Однажды отец показал ему репродукцию этого полотна и спросил: «Жан, как тебе эта картина?» – «Красивая», – ответил тот. «Почему?» – спросил отец. «Не могу объяснить, я ведь не знаю, что за история стоит за ней». – «Красота – в равновесии, которому подчинено всё, что ты видишь, в гармонии линий, форм и цветов. Не обязательно знать, какая история за этим стоит. Живопись не пересказывают, на нее смотрят. Когда-нибудь ты сам пойдешь и увидишь картины Жерико, и если они не произведут на тебя никакого впечатления, значит, ты ничего не смыслишь в живописи», – выпалил отец.
Глядя на картину, Жан был вынужден признать, что талант существует вне зависимости от истории, вдохновившей автора на произведение, но если художник знает, что обладает им – ему крышка! Спасение, как всегда говорил Огюст Ренуар, в том, чтобы оставаться ремесленником и не задирать нос. Логика, лежащая в основе максимы, которая заключена в этой фразе, проста – настолько, что она, без сомнений, доступна всем. Я не знаю, какая история стоит за «Бурей» Джорджоне или за картиной Миро. Однако форма их образов, как и цветы, торчащие из чьей-нибудь задницы на картине Босха, заставляет меня трепетать.

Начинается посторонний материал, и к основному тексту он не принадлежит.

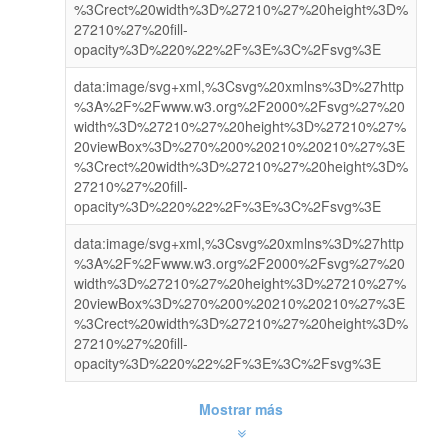
%3Crect%20width%3D%27210%27%20height%3D%
27210%27%20fill-
opacity%3D%220%22%2F%3E%3C%2Fsvg%3E
data:image/svg+xml,%3Csvg%20xmlns%3D%27http
%3A%2F%2Fwww.w3.org%2F2000%2Fsvg%27%20
width%3D%27210%27%20height%3D%27210%27%
20viewBox%3D%270%200%20210%20210%27%3E
%3Crect%20width%3D%27210%27%20height%3D%
27210%27%20fill-
opacity%3D%220%22%2F%3E%3C%2Fsvg%3E
data:image/svg+xml,%3Csvg%20xmlns%3D%27http
%3A%2F%2Fwww.w3.org%2F2000%2Fsvg%27%20
width%3D%27210%27%20height%3D%27210%27%
20viewBox%3D%270%200%20210%20210%27%3E
%3Crect%20width%3D%27210%27%20height%3D%
27210%27%20fill-
opacity%3D%220%22%2F%3E%3C%2Fsvg%3E
Mostrar más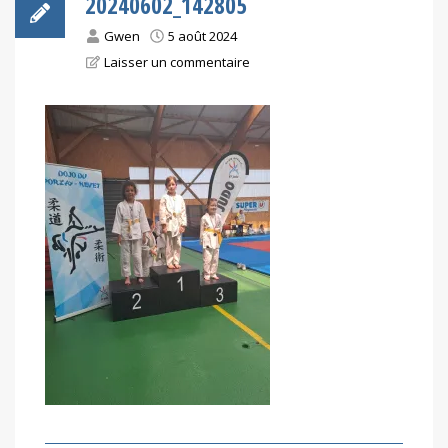
20240602_142805
Gwen
5 août 2024
Laisser un commentaire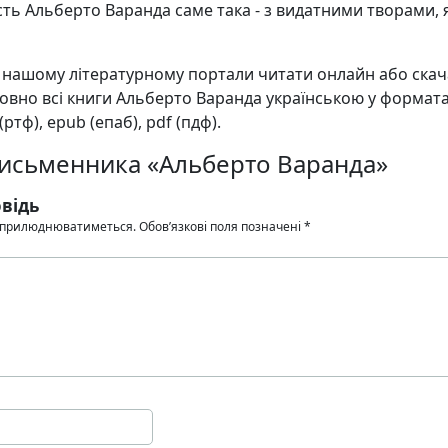
ість Альберто Варанда саме така - з видатними творами, я
а нашому літературному портали читати онлайн або ска
вно всі книги Альберто Варанда українською у форматах
f (ртф), epub (епаб), pdf (пдф).
письменника «Альберто Варанда»
відь
 оприлюднюватиметься.
Обов’язкові поля позначені
*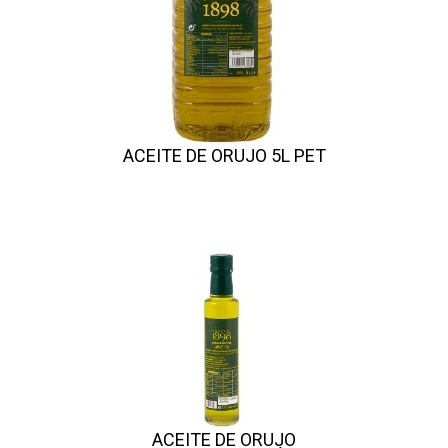
ACEITE DE ORUJO 5L PET
ACEITE DE ORUJO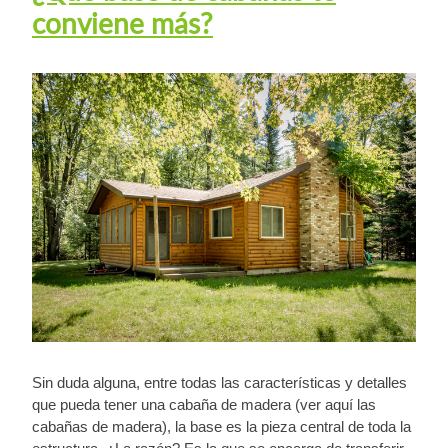
conviene más?
Sin duda alguna, entre todas las características y detalles
que pueda tener una cabaña de madera (ver aquí las
cabañas de madera), la base es la pieza central de toda la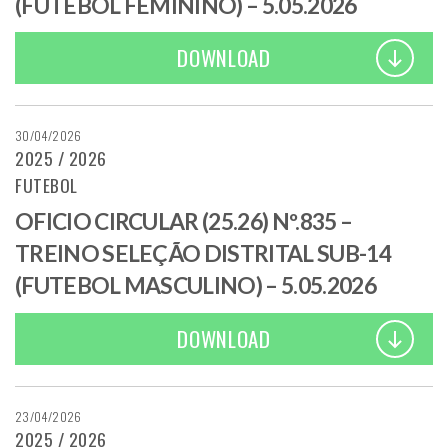
(FUTEBOL FEMININO) – 5.05.2026
DOWNLOAD
30/04/2026
2025 / 2026
FUTEBOL
OFICIO CIRCULAR (25.26) Nº.835 –
TREINO SELEÇÃO DISTRITAL SUB-14
(FUTEBOL MASCULINO) – 5.05.2026
DOWNLOAD
23/04/2026
2025 / 2026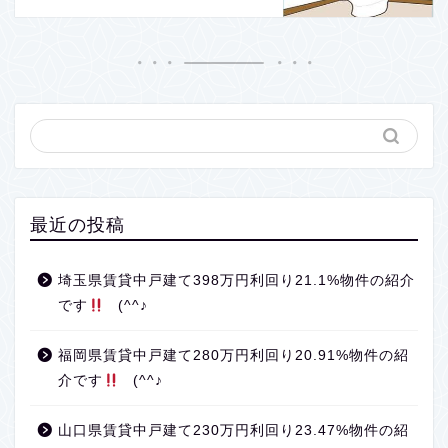
最近の投稿
埼玉県賃貸中戸建て398万円利回り21.1%物件の紹介
です
(^^♪
福岡県賃貸中戸建て280万円利回り20.91%物件の紹
介です
(^^♪
山口県賃貸中戸建て230万円利回り23.47%物件の紹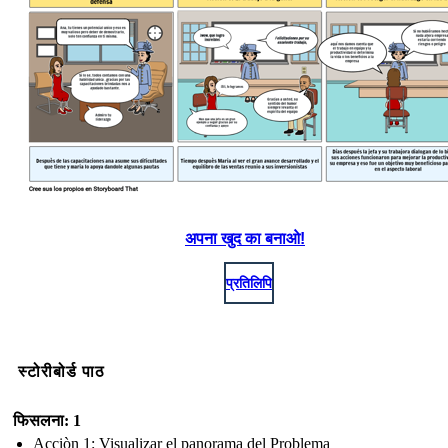
अपना खुद का बनाओ!
प्रतिलिपि
स्टोरीबोर्ड पाठ
फिसलना: 1
Acciòn 1: Visualizar el panorama del Problema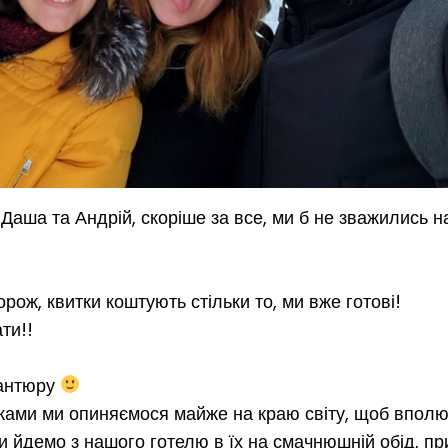
 Даша та Андрій, скоріше за все, ми б не зважились н
рож, квитки коштують стільки то, ми вже готові!
ти!!
вантюру
ами ми опиняємося майже на краю світу, щоб впол
 ми йдемо з нашого готелю в їх на смачнюшній обід, п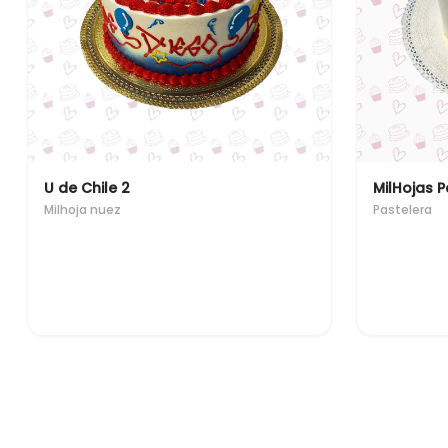
U de Chile 2
MilHojas P
Milhoja nuez
Pastelera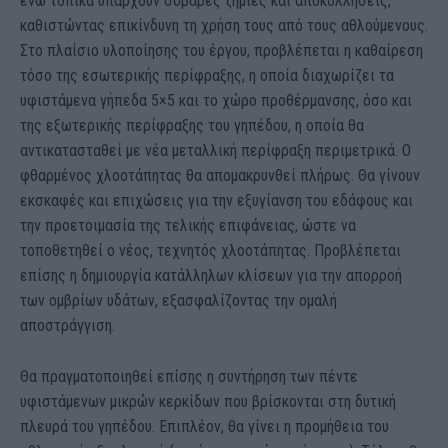
ενώ τοπικά υπάρχουν σοβαρές ζημιές και αποκολλήσεις,
καθιστώντας επικίνδυνη τη χρήση τους από τους αθλούμενους.
Στο πλαίσιο υλοποίησης του έργου, προβλέπεται η καθαίρεση
τόσο της εσωτερικής περίφραξης, η οποία διαχωρίζει τα
υφιστάμενα γήπεδα 5×5 και το χώρο προθέρμανσης, όσο και
της εξωτερικής περίφραξης του γηπέδου, η οποία θα
αντικατασταθεί με νέα μεταλλική περίφραξη περιμετρικά. Ο
φθαρμένος χλοοτάπητας θα απομακρυνθεί πλήρως. Θα γίνουν
εκσκαφές και επιχώσεις για την εξυγίανση του εδάφους και
την προετοιμασία της τελικής επιφάνειας, ώστε να
τοποθετηθεί ο νέος, τεχνητός χλοοτάπητας. Προβλέπεται
επίσης η δημιουργία κατάλληλων κλίσεων για την απορροή
των ομβρίων υδάτων, εξασφαλίζοντας την ομαλή
αποστράγγιση.
Θα πραγματοποιηθεί επίσης η συντήρηση των πέντε
υφιστάμενων μικρών κερκίδων που βρίσκονται στη δυτική
πλευρά του γηπέδου. Επιπλέον, θα γίνει η προμήθεια του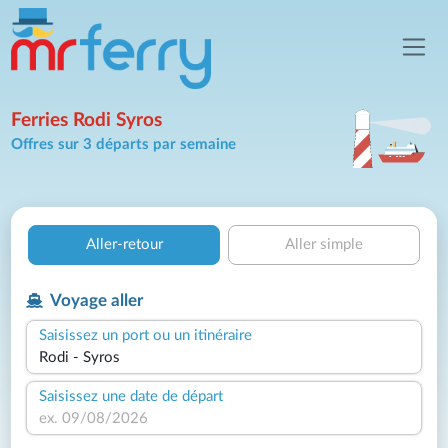
Ferries Rodi Syros
Offres sur 3 départs par semaine
Aller-retour
Aller simple
Voyage aller
Saisissez un port ou un itinéraire
Saisissez une date de départ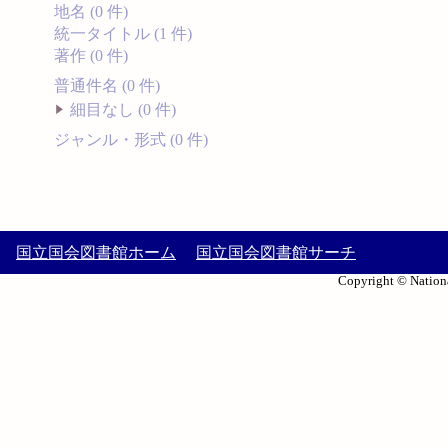
地名 (0 件)
統一タイトル (1 件)
著作 (0 件)
普通件名 (0 件)
細目なし (0 件)
ジャンル・形式 (0 件)
国立国会図書館ホーム
国立国会図書館サーチ
Copyright © Nationa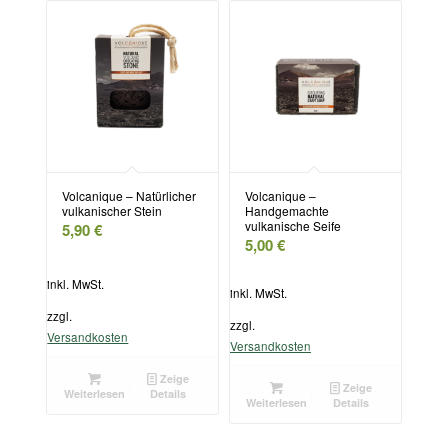
Volcanique – Natürlicher
Volcanique –
vulkanischer Stein
Handgemachte
vulkanische Seife
5,90
€
5,00
€
inkl. MwSt.
inkl. MwSt.
zzgl.
zzgl.
Versandkosten
Versandkosten
Zeige
Zeige
Weiterlesen
Details
Weiterlesen
Details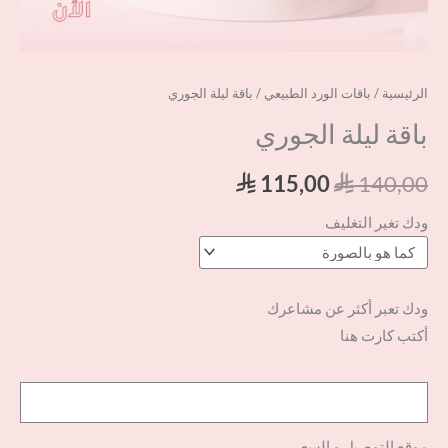
الرئيسية
/
باقات الورد الطبيعي
/ باقة ليلة الجوري
باقة ليلة الجوري
115,00
140,00
⃁
⃁
ودك تغير التغليف
ودك تعبر أكثر عن مشاعرك
أكتب كارت هنا
موقع التوصيل و السعر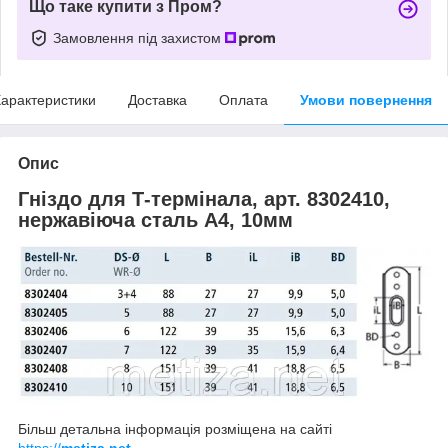
Що таке купити з Пром?
Замовлення під захистом
арактеристики
Доставка
Оплата
Умови повернення
Опис
Гніздо для Т-термінала, арт. 8302410,
нержавіюча сталь А4, 10мм
Більш детальна інформація розміщена на сайті
https://
metiza.net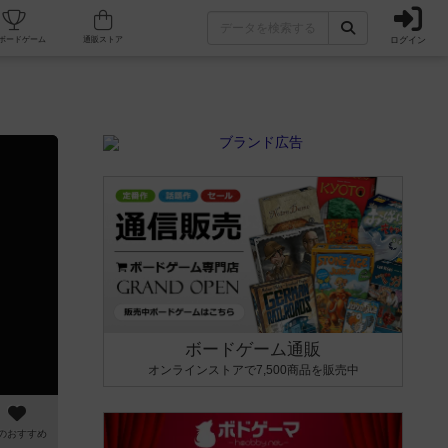
ログイン
カフェ/店舗
人気ボードゲーム
通販ストア
ボードゲーム通販
オンラインストアで7,500商品を販売中
のおすすめ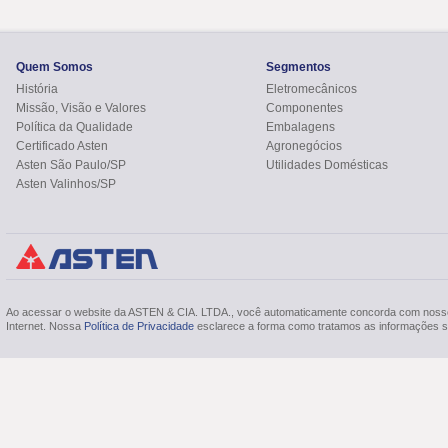
Quem Somos
Segmentos
História
Eletromecânicos
Missão, Visão e Valores
Componentes
Política da Qualidade
Embalagens
Certificado Asten
Agronegócios
Asten São Paulo/SP
Utilidades Domésticas
Asten Valinhos/SP
Ao acessar o website da ASTEN & CIA. LTDA., você automaticamente concorda com nos
Internet. Nossa
Política de Privacidade
esclarece a forma como tratamos as informações so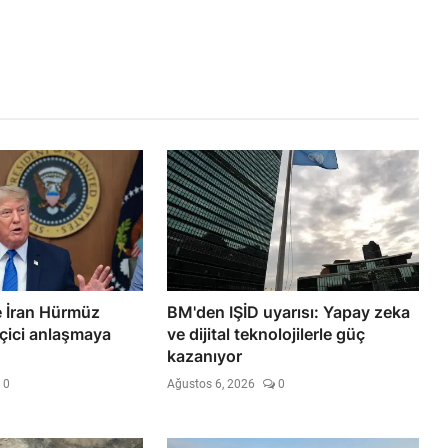
 İran Hürmüz
BM'den IŞİD uyarısı: Yapay zeka
eçici anlaşmaya
ve dijital teknolojilerle güç
kazanıyor
0
Ağustos 6, 2026
0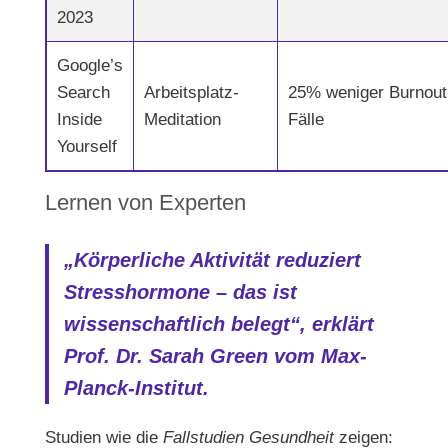
2023
Google’s
Search
Arbeitsplatz-
25% weniger Burnout
Inside
Meditation
Fälle
Yourself
Lernen von Experten
„Körperliche Aktivität reduziert
Stresshormone – das ist
wissenschaftlich belegt“, erklärt
Prof. Dr. Sarah Green vom Max-
Planck-Institut.
Studien wie die
Fallstudien Gesundheit
zeigen: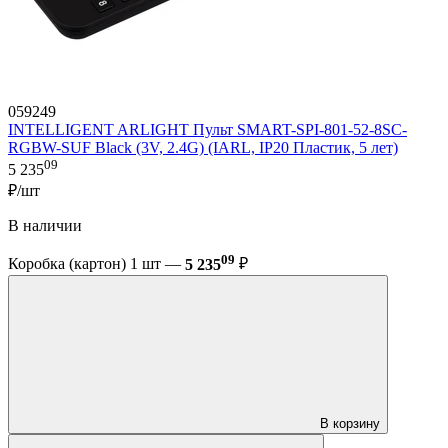
059249
INTELLIGENT ARLIGHT Пульт SMART-SPI-801-52-8SC-
RGBW-SUF Black (3V, 2.4G) (IARL, IP20 Пластик, 5 лет)
09
5 235
₽/шт
В наличии
09
Коробка (картон) 1 шт —
5 235
₽
В корзину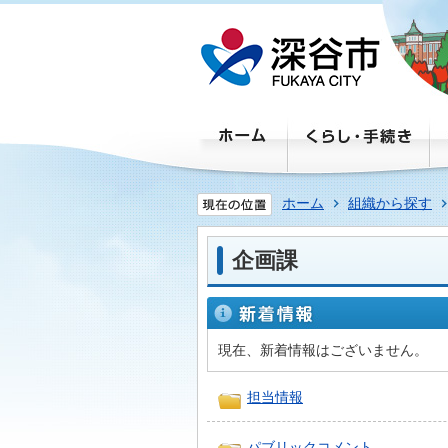
ホーム
組織から探す
企画課
新
着
情
報
現在、新着情報はございません。
担当情報
パブリックコメント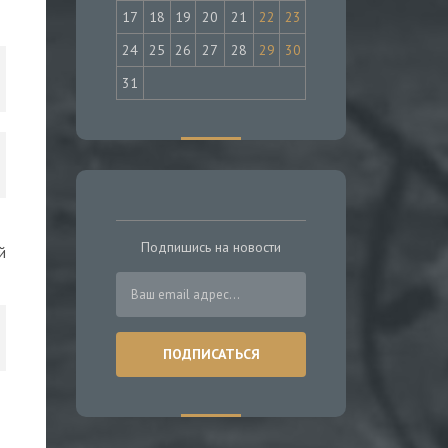
17
18
19
20
21
22
23
24
25
26
27
28
29
30
31
Подпишись на новости
й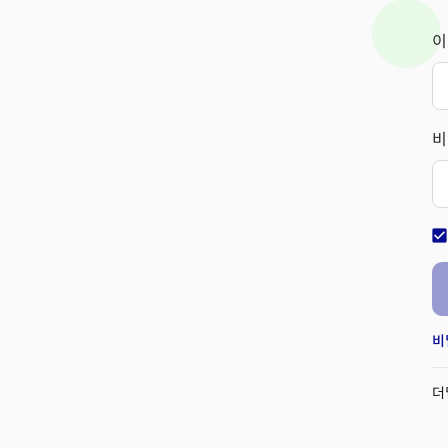
이
비
check_bo
비
더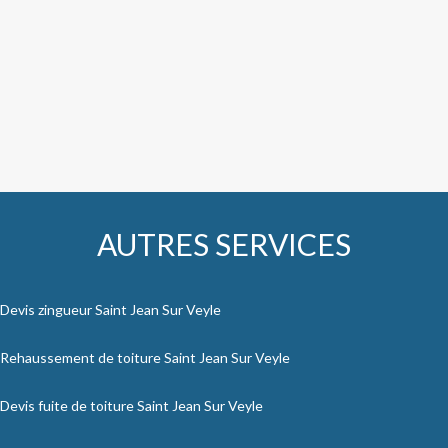
AUTRES SERVICES
Devis zingueur Saint Jean Sur Veyle
Rehaussement de toiture Saint Jean Sur Veyle
Devis fuite de toiture Saint Jean Sur Veyle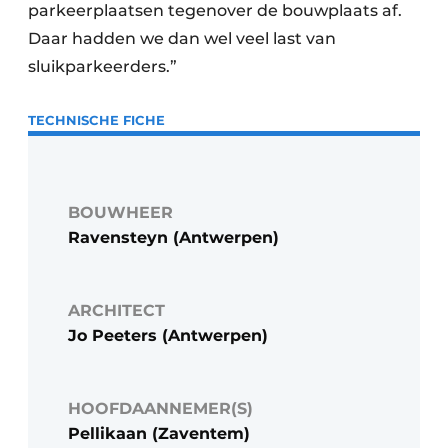
parkeerplaatsen tegenover de bouwplaats af.
Daar hadden we dan wel veel last van
sluikparkeerders.”
TECHNISCHE FICHE
BOUWHEER
Ravensteyn (Antwerpen)
ARCHITECT
Jo Peeters (Antwerpen)
HOOFDAANNEMER(S)
Pellikaan (Zaventem)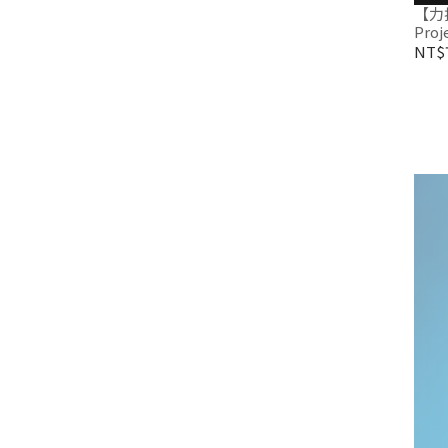
【力揚
Project 
球拍
NT$7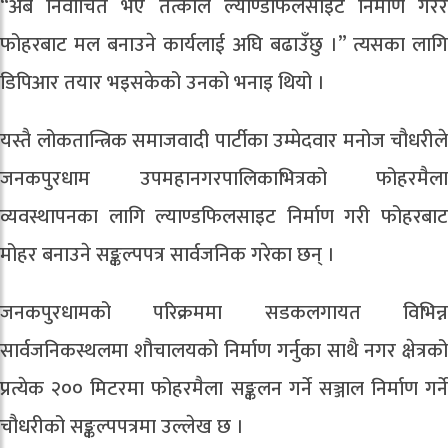
“अब निर्वाचित भए तत्काल ल्याण्डफिलसाइट निर्माण गरेर
फोहरबाट मल बनाउने कार्यलाई अघि बढाउँछु ।” त्यसका लागि
डिपिआर तयार भइसकेको उनको भनाइ थियो ।
यस्तै लोकतान्त्रिक समाजवादी पार्टीका उम्मेदवार मनोज चौधरीले
जनकपुरधाम उपमहानगरपालिकाभित्रको फोहरमैला
व्यवस्थापनका लागि ल्याण्डफिलसाइट निर्माण गरी फोहरबाट
मोहर बनाउने सङ्कल्पपत्र सार्वजनिक गरेका छन् ।
जनकपुरधामको परिक्रममा सडकलगायत विभिन्न
सार्वजनिकस्थलमा शौचालयको निर्माण गर्नुका साथै नगर क्षेत्रको
प्रत्येक २०० मिटरमा फोहरमैला सङ्कलन गर्ने सञ्जाल निर्माण गर्ने
चौधरीको सङ्कल्पपत्रमा उल्लेख छ ।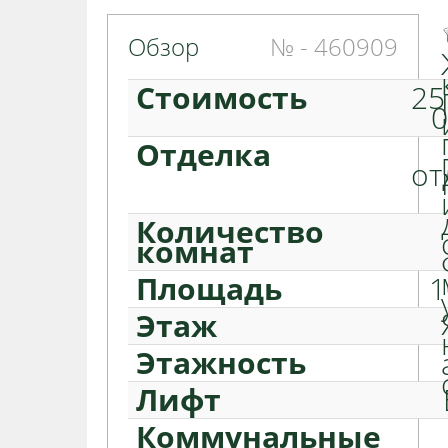
Обзор
№ - 460909
Стоимость
25
Отделка
от
Количество
комнат
Площадь
1
Этаж
Этажность
Лифт
Коммунальные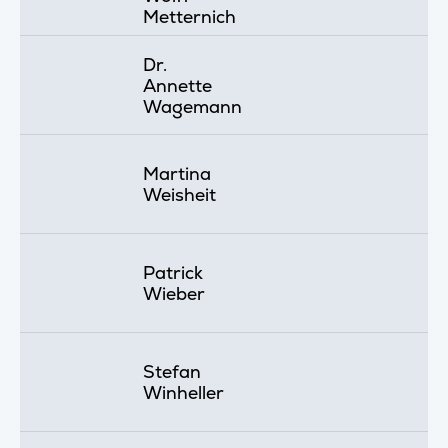
Metternich
Dr.
Annette
Wagemann
Martina
Weisheit
Patrick
Wieber
Stefan
Winheller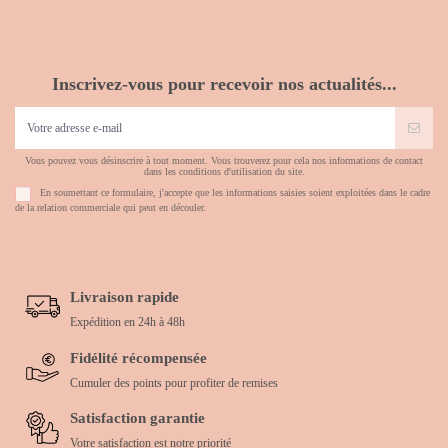
Inscrivez-vous pour recevoir nos actualités...
Vous pouvez vous désinscrire à tout moment. Vous trouverez pour cela nos informations de contact
dans les conditions d'utilisation du site.
En soumettant ce formulaire, j'accepte que les informations saisies soient exploitées dans le cadre
de la relation commerciale qui peut en découler.
Livraison rapide
Expédition en 24h à 48h
Fidélité récompensée
Cumuler des points pour profiter de remises
Satisfaction garantie
Votre satisfaction est notre priorité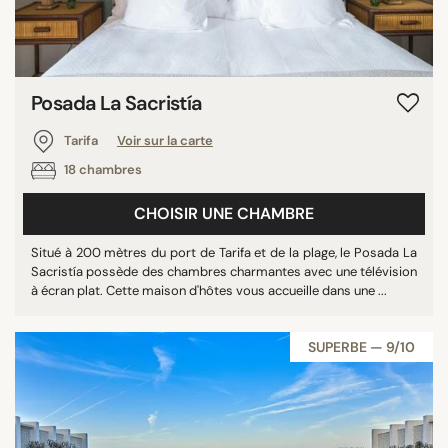
Posada La Sacristía
Tarifa
Voir sur la carte
18 chambres
CHOISIR UNE CHAMBRE
Situé à 200 mètres du port de Tarifa et de la plage, le Posada La
Sacristía possède des chambres charmantes avec une télévision
à écran plat. Cette maison d'hôtes vous accueille dans une ...
SUPERBE — 9/10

Мы часто беседовали с Жаном о поездках отца в Италию. Одно из путешествий, о которых поведал мне друг, в Калабрию, выдалось на редкость курьезным. Из этих рассказов у меня сложилось впечатление, что чем ближе Огюст Ренуар знакомился с народом Италии, тем больше восхищался им; особенно ему нравились жители южных областей.